Orthodox Jewish activists who have spoken with Hamodia have also expressed frustration that while Gov. Kathy Hochul, a Democrat, has conveyed support for yeshivas generally, she has not taken a position on these proposed regulations.

Though SED and the Board of Regents operate independently of the governor — Regents are appointed by the state Legislature, and in turn appoint SED officials — the governor has influence over SED through her role in setting the state budget, and through her bully pulpit. 

When the proposed regulations were released earlier this year, Hamodia reached out to the governor’s office as well as her reelection campaign for comment; the former directed Hamodia to SED, and the latter did not reply.

When a Hamodia reporter asked Gov. Hochul at an April appearance in Boro Park about the proposed regulations, the governor did not respond directly, saying that she’s “visited many yeshivas” and noting the “quality” of their education and “how important that is.” 

However, she said, “the state Education Department operates 100% independently from the administration. It is not an agency that I have jurisdiction or oversight over. But I’m also listening to the concerns of the community and I’m taking them very seriously.”

Gov. Hochul’s  Republican opponent in the upcoming November election, U.S. Rep. Lee Zeldin, has expressed opposition to the proposed regulations, telling a Hamodia reporter in July, “The state is wrong to be pushing the substantial-equivalency standards” and that “yeshiva education is a high-quality education that should be embraced, should be rewarded.”

Avi Schick, an attorney who has represented yeshiva groups in their battle over the education regulations and is a former Deputy Attorney General of New York, says Gov. Hochul may pay a political price for her non-stance.

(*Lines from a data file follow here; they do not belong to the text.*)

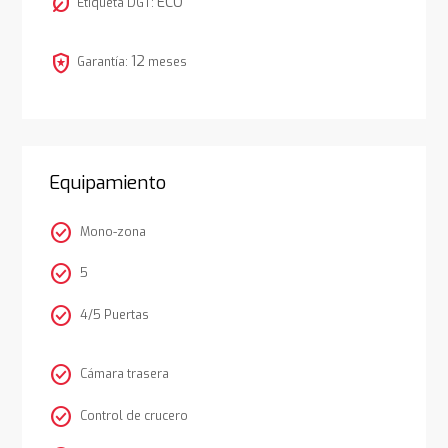
nest_eco_leaf
ECO
Etiqueta DGT:
local_police
12
Garantía:
meses
Equipamiento
check_circle
Mono-zona
check_circle
5
check_circle
4/5 Puertas
check_circle
Cámara trasera
check_circle
Control de crucero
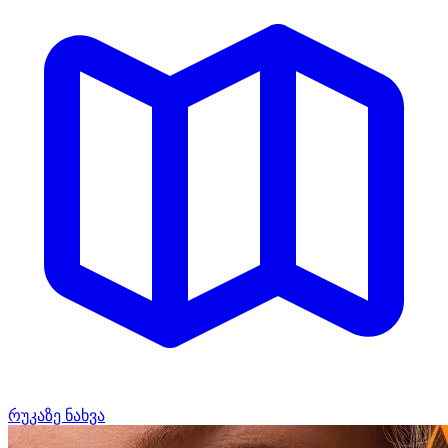
რუკაზე ნახვა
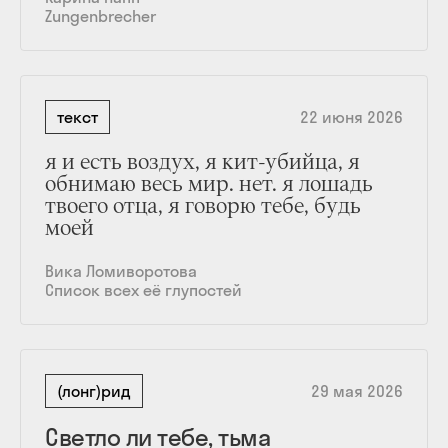
Zungenbrecher
текст
22 июня 2026
я и есть воздух, я кит-убийца, я
обнимаю весь мир. нет. я лошадь
твоего отца, я говорю тебе, будь
моей
Вика Ломиворотова
Список всех её глупостей
(лонг)рид
29 мая 2026
Светло ли тебе, тьма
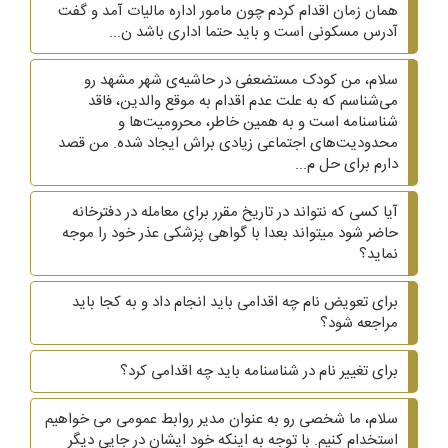
همان زمان اقدام کردم چون مامور اداره مالیات آمد و گفت
آدرس مسکونی است و باید حتما اداری باشد ن...
سلام، من کودک مستضعفی در حاشیه‌ی شهر مشهد رو
می‌شناسم که به علت عدم اقدام به موقع والدین، فاقد
شناسنامه است و به همین خاطر، محرومیت‌ها و
محدودیت‌های اجتماعی زیادی براش ایجاد شده. من قصد
دارم برای حل م...
آیا کسی که نتواند در تاریخ مقرر برای معامله در دفترخانه
حاضر شود میتواند بعدا با گواهی پزشکی عذر خود را موجه
نماید؟
برای تعویض نام چه اقدامی باید انجام داد و به کجا باید
مراجعه شود؟
برای تغییر نام در شناسنامه باید چه اقدامی کرد؟
سلام، ما شخصی رو به عنوان مدیر روابط عمومی می خواهیم
استخدام کنیم. با توجه به اینکه خود ایشان در جایی دیگر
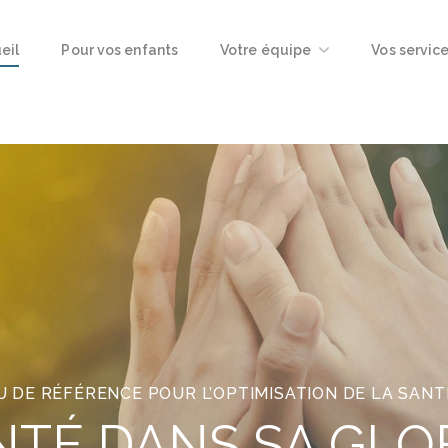
eil
Pour vos enfants
Votre équipe
Vos servic
U DE RÉFÉRENCE POUR L’OPTIMISATION DE LA SANT
NTÉ
DANS SA GLO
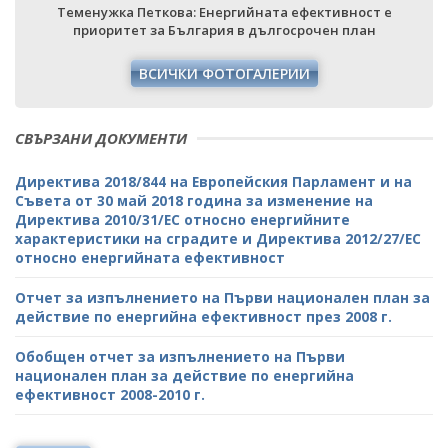
Теменужка Петкова: Енергийната ефективност е
приоритет за България в дългосрочен план
ВСИЧКИ ФОТОГАЛЕРИИ
СВЪРЗАНИ ДОКУМЕНТИ
Директива 2018/844 на Европейския Парламент и на
Съвета от 30 май 2018 година за изменение на
Директива 2010/31/ЕС относно енергийните
характеристики на сградите и Директива 2012/27/ЕС
относно енергийната ефективност
Отчет за изпълнението на Първи национален план за
действие по енергийна ефективност през 2008 г.
Обобщен отчет за изпълнението на Първи
национален план за действие по енергийна
ефективност 2008-2010 г.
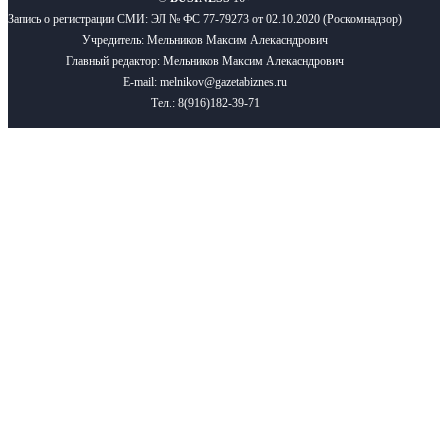
Запись о регистрации СМИ: ЭЛ № ФС 77-79273 от 02.10.2020 (Роскомнадзор)
Учредитель: Мельников Максим Алекасндрович
Главный редактор: Мельников Максим Алекасндрович
E-mail: melnikov@gazetabiznes.ru
Тел.: 8(916)182-39-71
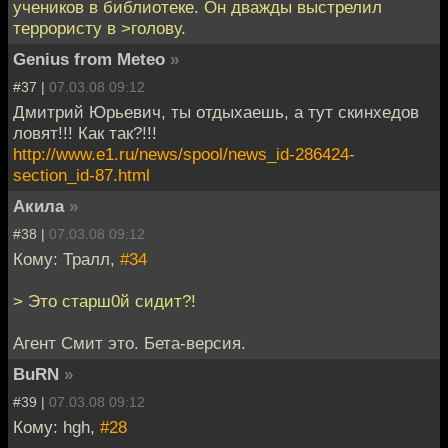
учеников в библиотеке. Он дважды выстрелил
террористу в >голову.
Genius from Meteo
»
#37 |
07.03.08 09:12
Дмитрий Юрьевич, ты отдыхаешь, а тут скинхедов
ловят!!! Как так?!!!
http://www.e1.ru/news/spool/news_id-286424-
section_id-87.html
Акила
»
#38 |
07.03.08 09:12
Кому: Тралл,
#34
> Это старш0й сидит?!
Агент Смит это. Бета-версия.
BuRN
»
#39 |
07.03.08 09:12
Кому: hgh,
#28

“There are two Gov. Hochuls: one who has rebuffed every effort by leaders of the yeshiva community to engage with her on the state’s efforts to regulate yeshiva education, and the other who has her hand out for donations and votes from that same community,” says Mr. Schick. “She is gambling that the community will forego their principles come November. That is a bad bet. People might vote for an elected official whose views on social issues diverge from theirs, but intruding in yeshiva curriculum is entirely different.”

As the clock ticks toward a vote that may dramatically alter the relationship between government and private schools in New York, yeshiva advocates’ sentiments ranging from outrage to pleading to defiance.

“By moving forward in this way, SED demonstrates not only its disregard for the rabbinic leadership of the yeshiva community, which has made many attempts to substantively engage, but also its disrespect for the hundreds of thousands of community members who made their voices heard through their public comments,” says Mr. Schick. “SED would never treat any other community the way it is treating Orthodox Jews, but its leadership is cynically wagering that in 2022 New York there will be no price to pay for trampling over the Orthodox community.”   

“The indications that SED is about to totally disregard the hundreds of thousands of community members who voiced their concerns with the proposed regulations, are deeply disappointing,” says Rabbi Niederman. “We still hold out hope that the Board of Regents won’t rubber stamp the regulations but will realize that the regulations will have a seismic impact on hundreds of thousands of New Yorkers, and will agree to real engagement.

“But we stand ready either way. The proposed regulations are unacceptable. We will not waver. And with G-d’s help, we will prevail.” 

According to a person familiar with Regents traditions, while only a simple majority is required to pass the regulations, the Board typically prefers to pass items unanimously, so strong opposition from just one or two Regents may postpone a final vote.